5. Sharding: Use for large-scale datasets

   # When you have millions of small chunks
   shards=(10*chunk_size, 10*chunk_size)

6. Parallel I/O: Use Dask for large operations

   import dask.array as da
   dask_array = da.from_zarr('data.zarr')
   result = dask_array.compute(scheduler='threads', num_workers=8)

Profiling and Debugging

# Print detailed array information
print(z.info)

# Output includes:
# - Type, shape, chunks, dtype
# - Serializer and compressors
# - Storage size (compressed vs uncompressed)
# - Storage location

# Check storage size
print(f"Compressed size: {z.nbytes_stored / 1e6:.2f} MB")
print(f"Uncompressed size: {z.nbytes / 1e6:.2f} MB")
print(f"Compression ratio: {z.nbytes / z.nbytes_stored:.2f}x")

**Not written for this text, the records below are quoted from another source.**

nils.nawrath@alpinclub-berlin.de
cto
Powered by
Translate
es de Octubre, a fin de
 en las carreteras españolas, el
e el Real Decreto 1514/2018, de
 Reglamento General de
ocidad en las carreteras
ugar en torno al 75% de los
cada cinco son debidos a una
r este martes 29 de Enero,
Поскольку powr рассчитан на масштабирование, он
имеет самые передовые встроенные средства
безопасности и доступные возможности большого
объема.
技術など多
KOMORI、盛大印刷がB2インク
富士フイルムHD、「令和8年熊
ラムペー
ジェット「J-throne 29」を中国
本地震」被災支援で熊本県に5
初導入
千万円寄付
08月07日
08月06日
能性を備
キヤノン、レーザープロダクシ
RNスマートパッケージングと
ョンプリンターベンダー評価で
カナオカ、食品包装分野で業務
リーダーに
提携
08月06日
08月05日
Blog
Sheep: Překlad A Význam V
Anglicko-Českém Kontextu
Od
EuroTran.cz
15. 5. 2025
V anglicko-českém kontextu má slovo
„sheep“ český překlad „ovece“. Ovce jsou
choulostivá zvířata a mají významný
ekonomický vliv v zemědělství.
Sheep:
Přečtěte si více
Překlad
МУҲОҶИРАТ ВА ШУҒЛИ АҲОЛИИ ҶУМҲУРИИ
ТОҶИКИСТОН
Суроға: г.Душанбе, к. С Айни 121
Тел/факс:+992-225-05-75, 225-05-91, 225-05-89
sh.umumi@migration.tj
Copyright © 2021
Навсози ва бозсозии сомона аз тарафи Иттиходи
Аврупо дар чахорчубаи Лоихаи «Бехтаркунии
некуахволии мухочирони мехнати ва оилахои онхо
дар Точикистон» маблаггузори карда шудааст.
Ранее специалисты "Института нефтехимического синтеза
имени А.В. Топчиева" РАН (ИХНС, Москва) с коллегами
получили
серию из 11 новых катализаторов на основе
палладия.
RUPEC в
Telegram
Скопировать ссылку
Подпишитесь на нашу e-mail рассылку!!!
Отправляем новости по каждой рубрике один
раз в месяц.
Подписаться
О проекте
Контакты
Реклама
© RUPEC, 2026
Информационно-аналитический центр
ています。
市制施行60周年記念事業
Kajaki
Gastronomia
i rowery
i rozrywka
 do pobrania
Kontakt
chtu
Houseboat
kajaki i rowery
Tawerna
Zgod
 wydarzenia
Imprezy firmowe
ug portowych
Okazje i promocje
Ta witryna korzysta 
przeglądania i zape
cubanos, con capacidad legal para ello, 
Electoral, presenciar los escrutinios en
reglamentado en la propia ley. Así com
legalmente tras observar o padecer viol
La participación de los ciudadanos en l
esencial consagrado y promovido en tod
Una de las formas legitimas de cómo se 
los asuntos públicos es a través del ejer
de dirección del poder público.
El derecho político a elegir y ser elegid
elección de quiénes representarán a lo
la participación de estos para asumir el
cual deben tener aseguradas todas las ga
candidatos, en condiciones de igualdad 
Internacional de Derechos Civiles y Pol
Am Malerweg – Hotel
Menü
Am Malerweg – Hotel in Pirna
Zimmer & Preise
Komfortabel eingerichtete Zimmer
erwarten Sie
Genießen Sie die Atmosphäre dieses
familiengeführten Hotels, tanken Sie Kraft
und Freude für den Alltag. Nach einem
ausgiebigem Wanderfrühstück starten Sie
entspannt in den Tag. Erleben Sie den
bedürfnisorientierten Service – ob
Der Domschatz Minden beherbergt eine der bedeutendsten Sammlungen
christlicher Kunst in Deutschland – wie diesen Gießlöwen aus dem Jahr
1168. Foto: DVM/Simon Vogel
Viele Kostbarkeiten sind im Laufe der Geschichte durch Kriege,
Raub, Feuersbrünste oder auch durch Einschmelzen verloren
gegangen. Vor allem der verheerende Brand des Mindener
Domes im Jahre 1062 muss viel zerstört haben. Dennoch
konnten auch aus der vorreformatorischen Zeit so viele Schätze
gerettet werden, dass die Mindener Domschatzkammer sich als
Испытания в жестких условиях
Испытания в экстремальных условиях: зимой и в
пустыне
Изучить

Common Patterns and Best Practices

Pattern: Time Series Data

# Store time series with time as first dimension
# This allows efficient appending of new time steps
z = zarr.open('timeseries.zarr', mode='a',
              shape=(0, 720, 1440),  # Start with 0 time steps
              chunks=(1, 720, 1440),  # One time step per chunk
              dtype='f4')

# Append new time steps
new_data = np.random.random((1, 720, 1440))
z.append(new_data, axis=0)

Pattern: Large Matrix Operations

import dask.array as da

# Create large matrix in Zarr
z = zarr.open('matrix.zarr', mode='w',
              shape=(100000, 100000),
              chunks=(1000, 1000),
              dtype='f8')

# Use Dask for parallel computation
dask_z = da.from_zarr('matrix.zarr')
result = (dask_z @ dask_z.T).compute()  # Parallel matrix multiply

Pattern: Cloud-Native Workflow

import zarr

path = "s3://my-bucket/data.zarr"
z = zarr.create_array(
    store=path,
    shape=(10000, 10000),
    chunks=(500, 500),
    dtype="f4",
    storage_options={"anon": False},
)
z[:] = data

zarr.consolidate_metadata(path)
z_read = zarr.open_consolidated(path, storage_options={"anon": False})
subset = z_read[0:100, 0:100]

Pattern: Format Conversion

# HDF5 to Zarr
import h5py
import zarr

with h5py.File('data.h5', 'r') as h5:
    dataset = h5['dataset_name']
    z = zarr.array(dataset[:],
                   chunks=(1000, 1000),
                   store='data.zarr')

# NumPy to Zarr
import numpy as np
data = np.load('data.npy')
z = zarr.array(data, chunks='auto', store='data.zarr')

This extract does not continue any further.